The book is divided into 4 parts in a generally chronological arrangement. The first part introduces to the reader the study of human prehistory with succinct explanations of the concepts of history, culture, space and time. Part 2 outlines scientific approaches to explain the origins of mankind and his relationships with other primates. The author draws evidence from geology, genetics and most importantly, paleoanthropology (the specialized study of human bone remains). Part 2 also presents one of the most controversial questions in anthropology, that is the path of migration of modern man. The author favours the "African exodus Theory"" and describes it in detail. Part 3 is a discussion of the birth of the modern world with special emphasis on the origins of food production, one of the hallmarks of ancient civilisations. The book culminates in Part 4, with very broad discussions on ancient civilisations in Western Asia, Africa, South, Southeast and East Asia and the Americas.
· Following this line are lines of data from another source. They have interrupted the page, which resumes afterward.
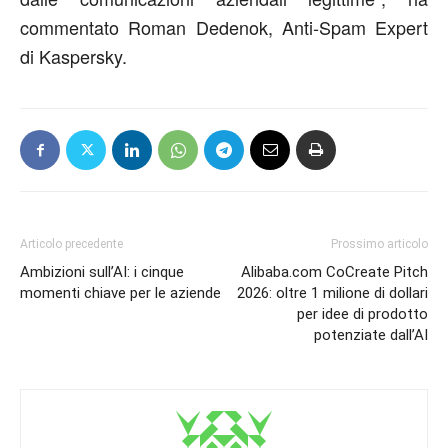
commentato
Roman Dedenok, Anti-Spam Expert
di
Kaspersky
.
Articolo precedente
Prossimo articolo
Ambizioni sull’AI: i cinque
Alibaba.com CoCreate Pitch
momenti chiave per le aziende
2026: oltre 1 milione di dollari
per idee di prodotto
potenziate dall’AI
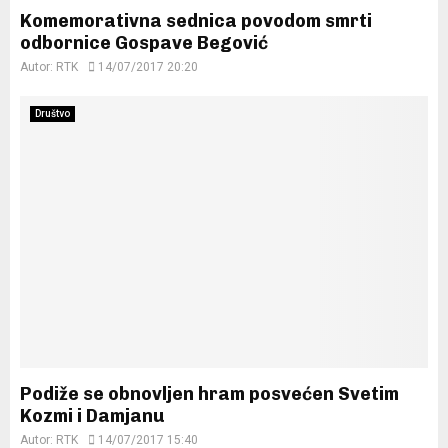
Komemorativna sednica povodom smrti
odbornice Gospave Begović
Autor:
RTK
14/07/2017 20:20
Društvo
Podiže se obnovljen hram posvećen Svetim
Kozmi i Damjanu
Autor:
RTK
14/07/2017 15:40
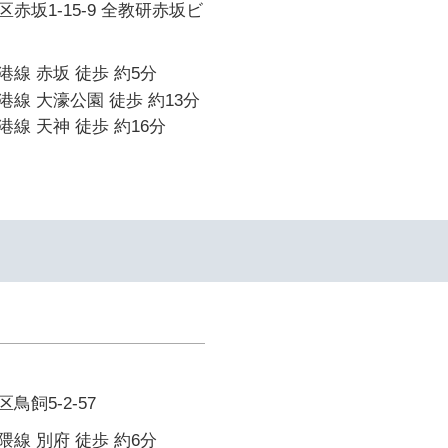
赤坂1-15-9 全教研赤坂ビ
線 赤坂 徒歩 約5分
線 大濠公園 徒歩 約13分
線 天神 徒歩 約16分
飼5-2-57
線 別府 徒歩 約6分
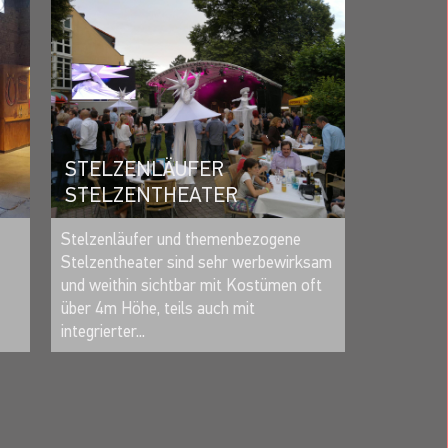
STELZENLÄUFER
STELZENTHEATER
MERKEN
Stelzenläufer und themenbezogene
Stelzentheater sind sehr werbewirksam
und weithin sichtbar mit Kostümen oft
über 4m Höhe, teils auch mit
integrierter...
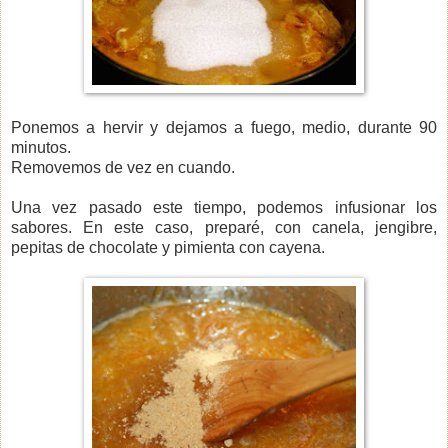
Ponemos a hervir y dejamos a fuego, medio, durante 90
minutos.
Removemos de vez en cuando.
Una vez pasado este tiempo, podemos infusionar los
sabores. En este caso, preparé, con canela, jengibre,
pepitas de chocolate y pimienta con cayena.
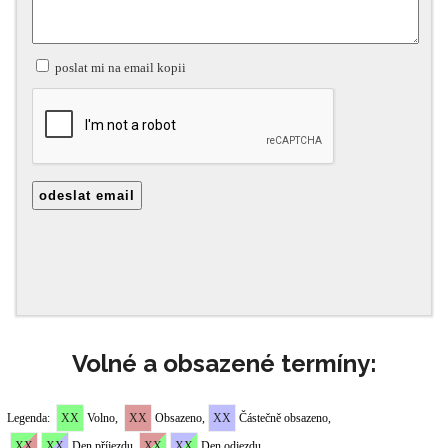
Volné a obsazené termíny:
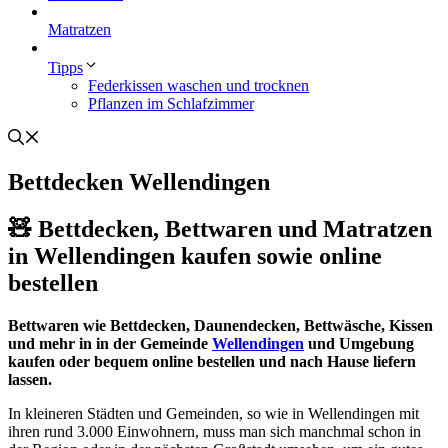
Matratzen
Tipps
Federkissen waschen und trocknen
Pflanzen im Schlafzimmer
Bettdecken Wellendingen
🧸 Bettdecken, Bettwaren und Matratzen
in Wellendingen kaufen sowie online
bestellen
Bettwaren wie Bettdecken, Daunendecken, Bettwäsche, Kissen
und mehr in in der Gemeinde
Wellendingen
und Umgebung
kaufen oder bequem online bestellen und nach Hause liefern
lassen.
In kleineren Städten und Gemeinden, so wie in Wellendingen mit
ihren rund 3.000 Einwohnern, muss man sich manchmal schon in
As an introductory book to world prehistory, it lacks detailed study of other aspects of prehistoric mankind's developments especially in the fields of language, religion and a new, exciting and only recently explored field of psychological archaeology, dealing with the minds and thinking of the earliest humans. The latter, the author concedes, must go beyond material remains and develop new ways to explore the minds of the earliest humans and understand why they developed the way they did.
However, as with most introductory books, World Prehistory can only describe its subject matter at surface level. However, after reading the book, I have obtained a general sense of the methods and theories that attempt to explain with the period of human history which was not recorded in writing. With so many theories, methods and even non-scientific explanations of mankind's ancient past, World Prehistory is a good book to introduce a reader to the latest and most widely accepted tools, methodologies and theories.